If this were to be implemented, I would argue it should be extended for all void initialized types.
A very important use case for void initializations is the stack allocation of a buffer, of which only a portion of it is used. This is a major optimization.
I looked at all the various cases here and in the bugzilla where the random bits can cause trouble. Eliminating void initializations for bool still leaves holes - the bool problem with unions which is there even with no void initializations.
I looked at data flow analysis to prove initialization before use. Unfortunately, the front end is poorly equipped to do DFA. DFA in the optimizer pass cannot prove write-before-read, either (it can only prove read-before-write).
The only thing I can think of that works 100% is to, whenever a bool is read, add & 1. We can restrict this to @safe code only. The optimizer should be able to elide many instances of it. Also a read that is a copy of a bool from one bool to another does not need the mask (we still really want to use memcpy!). This won't break any existing code (unless it actually relied on those extra bits, and I don't feel sorry for breaking that!)

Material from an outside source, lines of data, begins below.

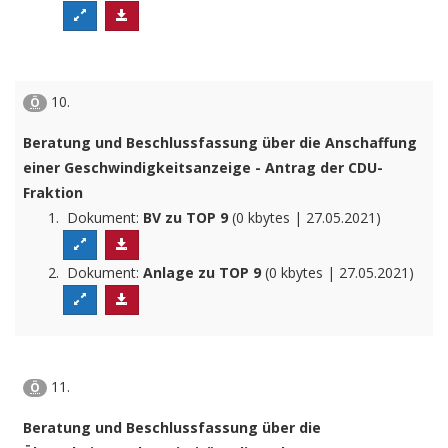
10.
Ö
Beratung und Beschlussfassung über die Anschaffung
einer Geschwindigkeitsanzeige - Antrag der CDU-
Fraktion
Dokument:
BV zu TOP 9
(0 kbytes | 27.05.2021)
Dokument:
Anlage zu TOP 9
(0 kbytes | 27.05.2021)
11.
Ö
Beratung und Beschlussfassung über die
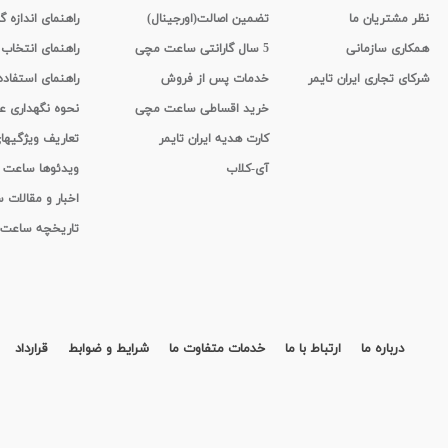
نظر مشتریان ما
تضمین اصالت(اورجینال)
راهنمای اندازه گ
همکاری سازمانی
5 سال گارانتی ساعت مچی
راهنمای انتخاب
شرکای تجاری ایران تایمر
خدمات پس از فروش
راهنمای استفاد
خرید اقساطی ساعت مچی
نحوه نگهداری 
کارت هدیه ایران تایمر
تعاریف ویژگیه
آی-کلاب
ویدئوها ساعت
اخبار و مقالات
تاریخچه ساعت
درباره ما
ارتباط با ما
خدمات متفاوت ما
شرایط و ضوابط
قرارداد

A very important use case for void initializations is the stack allocation of a buffer, of which only a portion of it is used.

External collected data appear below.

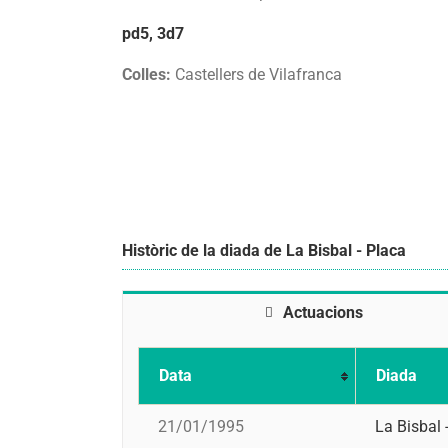
pd5, 3d7
Colles:
Castellers de Vilafranca
Històric de la diada de La Bisbal - Placa
Actuacions
Data
Diada
21/01/1995
La Bisbal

You can still void initialize a bool array in @system / @trusted code, and in @safe code, you can void initialize a ubyte[] which is almost the same as bool[].

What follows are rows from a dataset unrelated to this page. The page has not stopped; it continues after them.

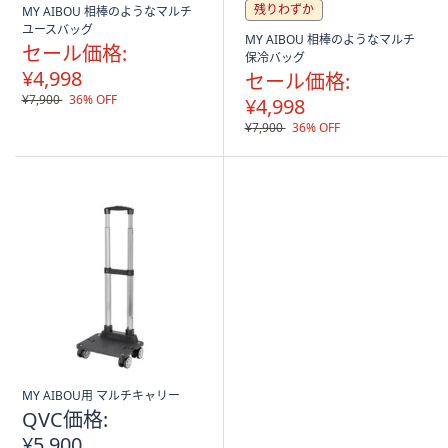
ス
残りわずか
MY AIBOU 相棒のようなマルチ
ワ
ユースバッグ
MY AIBOU 相棒のようなマルチ
イ
セール価格:
保冷バッグ
プ
¥4,998
セール価格:
し
¥7,900
36% OFF
¥4,998
て
¥7,900
36% OFF
閲
覧
で
き
ま
す。
MY AIBOU用 マルチキャリー
QVC価格:
¥5,900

Eliminating void initializations for bool still leaves holes - the bool problem with unions which is there even with no void initializations.
I know, I opened the PR with "Still need to prevent array cast and union overlap". Pointers and system variables also need this. It's not hard to add bool to that list, and it works 100%
The real proposal here is in the spec PR (https://github.com/dlang/dlang.org/pull/3649) not this prototype implementation PR.
Spec PR was merged. Time to revisit this?
Yes, I need to generalize the implementation so any aggregate with a bool (or system variable) becomes unsafe to void-initialize.
@RazvanN7 This is ready now